In 2016 alone, there were at least 126 incidents in which small wooden fishing vessels were fired on by the Israeli Navy.
On Al Nakba Day of all days, the Israeli Navy killed another Palestinian fisherman, Muhammad Majid Bakr. The second in this year alone. The Israeli Navy claims Bakr’s fishing trawler responded neither to their calls, nor warning shots, after deviating “from the designated fishing zone in the northern Gaza Strip.”
The boundaries of the fishing zone off Gaza are arbitrarily determined by Israel and enforced by its Navy. These boundaries follow neither international law (12 nautical miles (nm); 22.2 km; 13.8 mi), nor the Oslo Accords that Israel signed (20 nm; 37.0 km; 23.0 mi). “In the years before 2006, fishermen could go out 10 nm to 12 nm, but from 2006 until 2012 the zone was limited to 3 nm.” In 2012, Israel agreed to increase the zone to 6 nm, but later cut it back. The cease-fire agreement to the 2014 assault on Gaza restored the 6 nm zone. Since then the zone’s boundaries have changed too. The difference between 6 nm and 9 nm is significant.

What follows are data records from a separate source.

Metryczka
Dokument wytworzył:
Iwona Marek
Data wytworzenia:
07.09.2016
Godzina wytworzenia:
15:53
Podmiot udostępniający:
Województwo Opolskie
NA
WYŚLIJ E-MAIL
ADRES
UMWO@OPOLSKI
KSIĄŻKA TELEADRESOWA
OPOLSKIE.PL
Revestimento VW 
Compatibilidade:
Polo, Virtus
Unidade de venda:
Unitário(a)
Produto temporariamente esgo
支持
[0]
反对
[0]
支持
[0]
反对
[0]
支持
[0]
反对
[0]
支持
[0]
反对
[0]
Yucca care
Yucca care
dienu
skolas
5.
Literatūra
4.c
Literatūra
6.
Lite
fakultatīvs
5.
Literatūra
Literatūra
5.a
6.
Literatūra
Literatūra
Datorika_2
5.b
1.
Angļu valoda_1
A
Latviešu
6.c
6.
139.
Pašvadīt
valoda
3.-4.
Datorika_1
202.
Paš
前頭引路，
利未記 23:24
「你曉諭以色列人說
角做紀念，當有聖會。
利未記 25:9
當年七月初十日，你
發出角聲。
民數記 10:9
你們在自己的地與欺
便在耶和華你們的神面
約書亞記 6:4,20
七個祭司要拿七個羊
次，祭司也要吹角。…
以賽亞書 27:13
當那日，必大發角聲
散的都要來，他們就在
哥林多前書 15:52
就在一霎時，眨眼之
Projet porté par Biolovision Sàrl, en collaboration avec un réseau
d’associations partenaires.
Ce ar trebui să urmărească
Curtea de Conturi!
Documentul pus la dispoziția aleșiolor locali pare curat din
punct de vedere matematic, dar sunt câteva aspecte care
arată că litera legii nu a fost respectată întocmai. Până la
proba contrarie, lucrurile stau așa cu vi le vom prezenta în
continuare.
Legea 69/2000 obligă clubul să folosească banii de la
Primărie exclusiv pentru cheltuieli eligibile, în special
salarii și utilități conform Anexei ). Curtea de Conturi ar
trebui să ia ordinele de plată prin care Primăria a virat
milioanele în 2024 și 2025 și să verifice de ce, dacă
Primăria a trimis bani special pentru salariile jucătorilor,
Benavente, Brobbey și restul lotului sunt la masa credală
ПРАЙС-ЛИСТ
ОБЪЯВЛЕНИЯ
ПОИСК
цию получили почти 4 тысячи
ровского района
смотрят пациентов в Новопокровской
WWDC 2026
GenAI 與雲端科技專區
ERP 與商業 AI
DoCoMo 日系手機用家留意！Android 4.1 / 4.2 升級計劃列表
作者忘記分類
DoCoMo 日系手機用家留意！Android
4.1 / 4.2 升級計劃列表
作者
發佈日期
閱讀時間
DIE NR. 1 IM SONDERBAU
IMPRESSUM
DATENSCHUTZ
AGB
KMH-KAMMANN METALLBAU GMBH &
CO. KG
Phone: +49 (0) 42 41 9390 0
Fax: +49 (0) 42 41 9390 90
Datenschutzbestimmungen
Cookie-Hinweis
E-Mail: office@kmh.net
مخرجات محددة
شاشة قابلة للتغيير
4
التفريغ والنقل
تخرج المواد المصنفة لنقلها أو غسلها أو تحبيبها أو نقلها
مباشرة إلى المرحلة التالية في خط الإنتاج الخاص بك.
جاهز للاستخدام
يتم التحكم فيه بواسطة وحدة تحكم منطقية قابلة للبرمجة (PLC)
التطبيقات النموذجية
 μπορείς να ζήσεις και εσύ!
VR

Within the 6 nm zone, the fishing areas are sandy and not conducive to larger fish. The best fishing is found in rocky areas which extend into the 9 nm area.
Since Israel follows neither the international boundaries of territorial waters, nor the boundaries that it agreed to at Oslo, Israel’s Navy is imposing an illegal blockade. This is an act of war. Further, even if the blockade was legal, to fire upon and kill unarmed civilians that pose no threat is a war crime.
This was not the only incident of the day. “In the hours before Bakr was slain, Israeli forces detained six Palestinian fishermen and confiscated two boats.” This is another violation of international law – piracy. As the Electronic Intifada reports, “the Palestinian Center for Human Rights recorded 126 incidents in which fishing vessels were fired on by Israel [in 2016], and 130 arrests of Palestinians aboard fishing vessels during that period.” Clearly Israel’s naval blockade, its attacks upon civilians and its piracy are not one-off incidents. They are the implementation of Israeli policy to oppress, injure and kill Gaza’s fishermen.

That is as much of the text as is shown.